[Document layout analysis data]
○ ○ ○

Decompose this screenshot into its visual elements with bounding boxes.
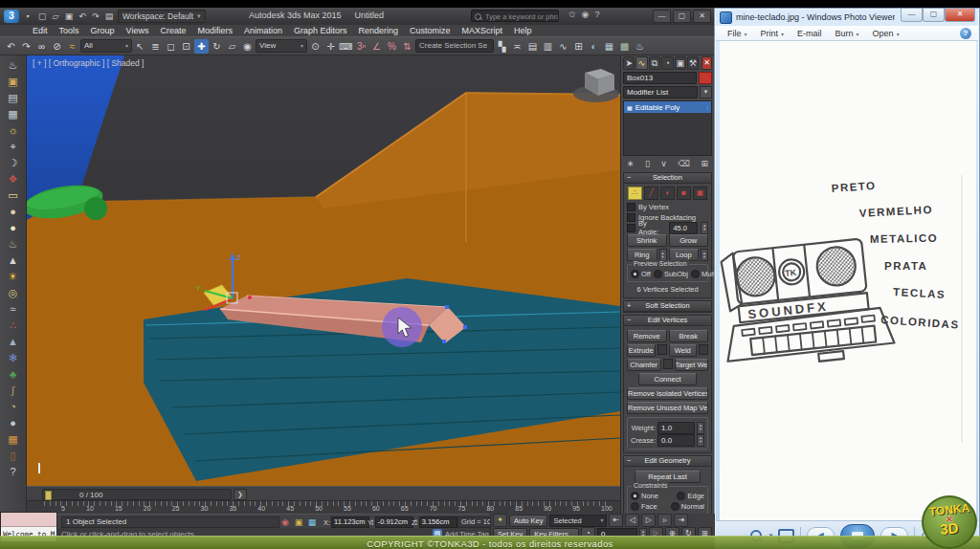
tab-modify[interactable]: ∿ [635, 56, 647, 70]
viewer-help-icon[interactable]: ? [960, 28, 971, 39]
rollout-selection-header[interactable]: −Selection [624, 173, 711, 184]
constraint-none-radio[interactable]: None [631, 492, 658, 500]
viewer-menu-open[interactable]: Open▾ [867, 29, 905, 38]
percent-snap-icon[interactable]: % [385, 39, 399, 54]
constraint-face-radio[interactable]: Face [631, 502, 657, 511]
viewer-menu-file[interactable]: File▾ [722, 29, 753, 38]
snap-3d-icon[interactable]: 3ⁿ [354, 39, 368, 54]
remove-unused-map-verts-button[interactable]: Remove Unused Map Verts [627, 402, 708, 414]
spotlight-icon[interactable]: ⌖ [5, 139, 21, 155]
snaps-status-icon[interactable]: ▦ [306, 516, 318, 528]
tab-create[interactable]: ➤ [623, 56, 635, 70]
undo-quick-icon[interactable]: ↶ [77, 11, 88, 22]
shell-icon[interactable]: ◔ [5, 399, 21, 415]
help-icon[interactable]: ? [5, 464, 21, 480]
time-slider-handle[interactable] [45, 491, 52, 500]
rectangular-selection-icon[interactable]: ◻ [164, 39, 178, 54]
angle-value-field[interactable]: 45.0 [669, 222, 698, 234]
rendered-frame-icon[interactable]: ▩ [617, 39, 632, 54]
teapot-primitive-icon[interactable]: ♨ [5, 236, 21, 253]
rollout-soft-selection-header[interactable]: +Soft Selection [624, 301, 711, 312]
selection-lock-icon[interactable]: ▣ [293, 516, 304, 528]
tab-display[interactable]: ▣ [675, 56, 686, 70]
play-icon[interactable]: ▷ [641, 514, 656, 527]
extrude-settings-icon[interactable] [657, 344, 667, 355]
box-primitive-icon[interactable]: ▭ [5, 187, 21, 204]
plant-blue-icon[interactable]: ✻ [5, 350, 21, 366]
constraint-edge-radio[interactable]: Edge [677, 492, 704, 500]
remove-modifier-icon[interactable]: ⌫ [678, 159, 690, 168]
y-coordinate-field[interactable]: -0.912cm [375, 516, 413, 528]
viewer-menu-burn[interactable]: Burn▾ [830, 29, 865, 38]
project-folder-icon[interactable]: ▤ [103, 11, 115, 22]
by-angle-checkbox[interactable]: By Angle: 45.0 ▲▼ [627, 223, 708, 232]
unlink-selection-icon[interactable]: ⊘ [50, 39, 64, 54]
menu-item-7[interactable]: Graph Editors [288, 26, 353, 35]
extrude-button[interactable]: Extrude [627, 344, 656, 357]
door-icon[interactable]: ▯ [5, 448, 21, 464]
select-and-move-icon[interactable]: ✚ [194, 39, 209, 54]
redo-icon[interactable]: ↷ [19, 39, 33, 54]
moon-icon[interactable]: ☽ [5, 155, 21, 171]
data-table-icon[interactable]: ▦ [5, 106, 21, 122]
3dsmax-app-logo-icon[interactable]: 3 [4, 10, 19, 23]
go-to-start-icon[interactable]: ⇤ [609, 514, 623, 527]
tab-hierarchy[interactable]: ⧉ [649, 56, 660, 70]
close-button[interactable]: ✕ [693, 10, 711, 23]
modifier-list-arrow-icon[interactable]: ▼ [700, 86, 712, 99]
menu-item-6[interactable]: Animation [238, 26, 288, 35]
element-subobject-icon[interactable]: ▣ [693, 187, 707, 200]
select-by-name-icon[interactable]: ≣ [148, 39, 163, 54]
favorites-icon[interactable]: ✩ [568, 10, 576, 19]
open-file-icon[interactable]: ▱ [50, 11, 61, 22]
viewer-menu-email[interactable]: E-mail [791, 29, 828, 38]
spinner-snap-icon[interactable]: ⇅ [400, 39, 414, 54]
mirror-icon[interactable]: ▚ [495, 39, 509, 54]
search-input[interactable]: Type a keyword or phrase [471, 10, 559, 22]
grow-button[interactable]: Grow [669, 234, 709, 247]
loop-spinner[interactable]: ▲▼ [701, 249, 708, 261]
border-subobject-icon[interactable]: ◗ [660, 187, 675, 200]
macro-recorder-line[interactable] [1, 513, 56, 527]
tab-motion[interactable]: ◔ [661, 56, 673, 70]
chamfer-button[interactable]: Chamfer [627, 359, 661, 371]
by-vertex-checkbox[interactable]: By Vertex [627, 202, 708, 211]
viewport-canvas[interactable]: Z Y [27, 55, 620, 486]
angle-spinner[interactable]: ▲▼ [701, 222, 708, 234]
preview-off-radio[interactable]: Off [631, 270, 651, 278]
weld-settings-icon[interactable] [699, 344, 708, 355]
angle-snap-icon[interactable]: ∠ [369, 39, 384, 54]
preview-multi-radio[interactable]: Multi [691, 270, 714, 278]
vertex-subobject-icon[interactable]: ∴ [628, 187, 642, 200]
chamfer-settings-icon[interactable] [663, 359, 673, 369]
selection-filter-dropdown[interactable]: All▾ [80, 39, 132, 53]
light-bulb-icon[interactable]: ☼ [5, 122, 21, 139]
z-coordinate-field[interactable]: 3.156cm [419, 516, 457, 528]
menu-item-4[interactable]: Create [154, 26, 191, 35]
sphere-blue-icon[interactable]: ● [5, 415, 21, 431]
torus-icon[interactable]: ◎ [5, 285, 21, 301]
object-name-field[interactable]: Box013 [623, 72, 697, 84]
render-setup-icon[interactable]: ▦ [602, 39, 616, 54]
viewer-minimize-button[interactable]: — [901, 9, 923, 22]
sphere-primitive-icon[interactable]: ● [5, 204, 21, 220]
menu-item-3[interactable]: Views [121, 26, 155, 35]
key-toggle-icon[interactable]: ✦ [493, 514, 507, 527]
menu-item-8[interactable]: Rendering [353, 26, 405, 35]
undo-icon[interactable]: ↶ [4, 39, 18, 54]
track-bar[interactable]: 5101520253035404550556065707580859095100 [27, 500, 620, 514]
modifier-stack[interactable]: ▦ Editable Poly ⁝ [623, 100, 712, 156]
minimize-button[interactable]: — [653, 10, 671, 23]
constraint-normal-radio[interactable]: Normal [671, 502, 704, 511]
tab-utilities[interactable]: ⚒ [687, 56, 699, 70]
app-menu-arrow-icon[interactable]: ▾ [22, 11, 33, 22]
select-object-icon[interactable]: ↖ [133, 39, 147, 54]
community-icon[interactable]: ◉ [582, 10, 590, 19]
select-and-manipulate-icon[interactable]: ✛ [323, 39, 338, 54]
time-slider-track[interactable]: 0 / 100 [42, 489, 232, 500]
weight-field[interactable]: 1.0 [657, 422, 695, 434]
fur-icon[interactable]: ∫ [5, 383, 21, 399]
material-editor-icon[interactable]: ◐ [587, 39, 601, 54]
x-coordinate-field[interactable]: 11.123cm [331, 516, 369, 528]
weld-button[interactable]: Weld [669, 344, 698, 357]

○ ○ ○

All of the data above needs to be retyped exactly, with the pictures removed.

* **EXERCISE RESPONSE**
Decompose this screenshot into its visual elements with bounding boxes.
tab-modify[interactable]: ∿ [635, 56, 647, 70]
viewer-help-icon[interactable]: ? [960, 28, 971, 39]
rollout-selection-header[interactable]: −Selection [624, 173, 711, 184]
constraint-none-radio[interactable]: None [631, 492, 658, 500]
viewer-menu-open[interactable]: Open▾ [867, 29, 905, 38]
percent-snap-icon[interactable]: % [385, 39, 399, 54]
constraint-face-radio[interactable]: Face [631, 502, 657, 511]
viewer-menu-file[interactable]: File▾ [722, 29, 753, 38]
snap-3d-icon[interactable]: 3ⁿ [354, 39, 368, 54]
remove-unused-map-verts-button[interactable]: Remove Unused Map Verts [627, 402, 708, 414]
spotlight-icon[interactable]: ⌖ [5, 139, 21, 155]
snaps-status-icon[interactable]: ▦ [306, 516, 318, 528]
tab-create[interactable]: ➤ [623, 56, 635, 70]
undo-quick-icon[interactable]: ↶ [77, 11, 88, 22]
shell-icon[interactable]: ◔ [5, 399, 21, 415]
help-icon[interactable]: ? [5, 464, 21, 480]
time-slider-handle[interactable] [45, 491, 52, 500]
rectangular-selection-icon[interactable]: ◻ [164, 39, 178, 54]
angle-value-field[interactable]: 45.0 [669, 222, 698, 234]
rendered-frame-icon[interactable]: ▩ [617, 39, 632, 54]
teapot-primitive-icon[interactable]: ♨ [5, 236, 21, 253]
rollout-soft-selection-header[interactable]: +Soft Selection [624, 301, 711, 312]
selection-lock-icon[interactable]: ▣ [293, 516, 304, 528]
tab-display[interactable]: ▣ [675, 56, 686, 70]
play-icon[interactable]: ▷ [641, 514, 656, 527]
extrude-settings-icon[interactable] [657, 344, 667, 355]
box-primitive-icon[interactable]: ▭ [5, 187, 21, 204]
plant-blue-icon[interactable]: ✻ [5, 350, 21, 366]
constraint-edge-radio[interactable]: Edge [677, 492, 704, 500]
remove-modifier-icon[interactable]: ⌫ [678, 159, 690, 168]
y-coordinate-field[interactable]: -0.912cm [375, 516, 413, 528]
viewer-menu-burn[interactable]: Burn▾ [830, 29, 865, 38]
project-folder-icon[interactable]: ▤ [103, 11, 115, 22]
by-angle-checkbox[interactable]: By Angle: 45.0 ▲▼ [627, 223, 708, 232]
unlink-selection-icon[interactable]: ⊘ [50, 39, 64, 54]
menu-item-7[interactable]: Graph Editors [288, 26, 353, 35]
extrude-button[interactable]: Extrude [627, 344, 656, 357]
door-icon[interactable]: ▯ [5, 448, 21, 464]
select-and-move-icon[interactable]: ✚ [194, 39, 209, 54]
redo-icon[interactable]: ↷ [19, 39, 33, 54]
moon-icon[interactable]: ☽ [5, 155, 21, 171]
data-table-icon[interactable]: ▦ [5, 106, 21, 122]
3dsmax-app-logo-icon[interactable]: 3 [4, 10, 19, 23]
go-to-start-icon[interactable]: ⇤ [609, 514, 623, 527]
tab-hierarchy[interactable]: ⧉ [649, 56, 660, 70]
close-button[interactable]: ✕ [693, 10, 711, 23]
modifier-list-arrow-icon[interactable]: ▼ [700, 86, 712, 99]
menu-item-6[interactable]: Animation [238, 26, 288, 35]
element-subobject-icon[interactable]: ▣ [693, 187, 707, 200]
select-by-name-icon[interactable]: ≣ [148, 39, 163, 54]
favorites-icon[interactable]: ✩ [568, 10, 576, 19]
open-file-icon[interactable]: ▱ [50, 11, 61, 22]
viewer-menu-email[interactable]: E-mail [791, 29, 828, 38]
spinner-snap-icon[interactable]: ⇅ [400, 39, 414, 54]
mirror-icon[interactable]: ▚ [495, 39, 509, 54]
search-input[interactable]: Type a keyword or phrase [471, 10, 559, 22]
grow-button[interactable]: Grow [669, 234, 709, 247]
loop-spinner[interactable]: ▲▼ [701, 249, 708, 261]
border-subobject-icon[interactable]: ◗ [660, 187, 675, 200]
macro-recorder-line[interactable] [1, 513, 56, 527]
tab-motion[interactable]: ◔ [661, 56, 673, 70]
chamfer-button[interactable]: Chamfer [627, 359, 661, 371]
by-vertex-checkbox[interactable]: By Vertex [627, 202, 708, 211]
viewport-canvas[interactable]: Z Y [27, 55, 620, 486]
angle-spinner[interactable]: ▲▼ [701, 222, 708, 234]
preview-off-radio[interactable]: Off [631, 270, 651, 278]
weld-settings-icon[interactable] [699, 344, 708, 355]
angle-snap-icon[interactable]: ∠ [369, 39, 384, 54]
preview-multi-radio[interactable]: Multi [691, 270, 714, 278]
vertex-subobject-icon[interactable]: ∴ [628, 187, 642, 200]
chamfer-settings-icon[interactable] [663, 359, 673, 369]
selection-filter-dropdown[interactable]: All▾ [80, 39, 132, 53]
light-bulb-icon[interactable]: ☼ [5, 122, 21, 139]
z-coordinate-field[interactable]: 3.156cm [419, 516, 457, 528]
menu-item-4[interactable]: Create [154, 26, 191, 35]
sphere-blue-icon[interactable]: ● [5, 415, 21, 431]
torus-icon[interactable]: ◎ [5, 285, 21, 301]
object-name-field[interactable]: Box013 [623, 72, 697, 84]
render-setup-icon[interactable]: ▦ [602, 39, 616, 54]
viewer-minimize-button[interactable]: — [901, 9, 923, 22]
sphere-primitive-icon[interactable]: ● [5, 204, 21, 220]
menu-item-3[interactable]: Views [121, 26, 155, 35]
key-toggle-icon[interactable]: ✦ [493, 514, 507, 527]
menu-item-8[interactable]: Rendering [353, 26, 405, 35]
undo-icon[interactable]: ↶ [4, 39, 18, 54]
track-bar[interactable]: 5101520253035404550556065707580859095100 [27, 500, 620, 514]
modifier-stack[interactable]: ▦ Editable Poly ⁝ [623, 100, 712, 156]
minimize-button[interactable]: — [653, 10, 671, 23]
constraint-normal-radio[interactable]: Normal [671, 502, 704, 511]
tab-utilities[interactable]: ⚒ [687, 56, 699, 70]
app-menu-arrow-icon[interactable]: ▾ [22, 11, 33, 22]
select-object-icon[interactable]: ↖ [133, 39, 147, 54]
community-icon[interactable]: ◉ [582, 10, 590, 19]
select-and-manipulate-icon[interactable]: ✛ [323, 39, 338, 54]
time-slider-track[interactable]: 0 / 100 [42, 489, 232, 500]
weight-field[interactable]: 1.0 [657, 422, 695, 434]
fur-icon[interactable]: ∫ [5, 383, 21, 399]
material-editor-icon[interactable]: ◐ [587, 39, 601, 54]
x-coordinate-field[interactable]: 11.123cm [331, 516, 369, 528]
weld-button[interactable]: Weld [669, 344, 698, 357]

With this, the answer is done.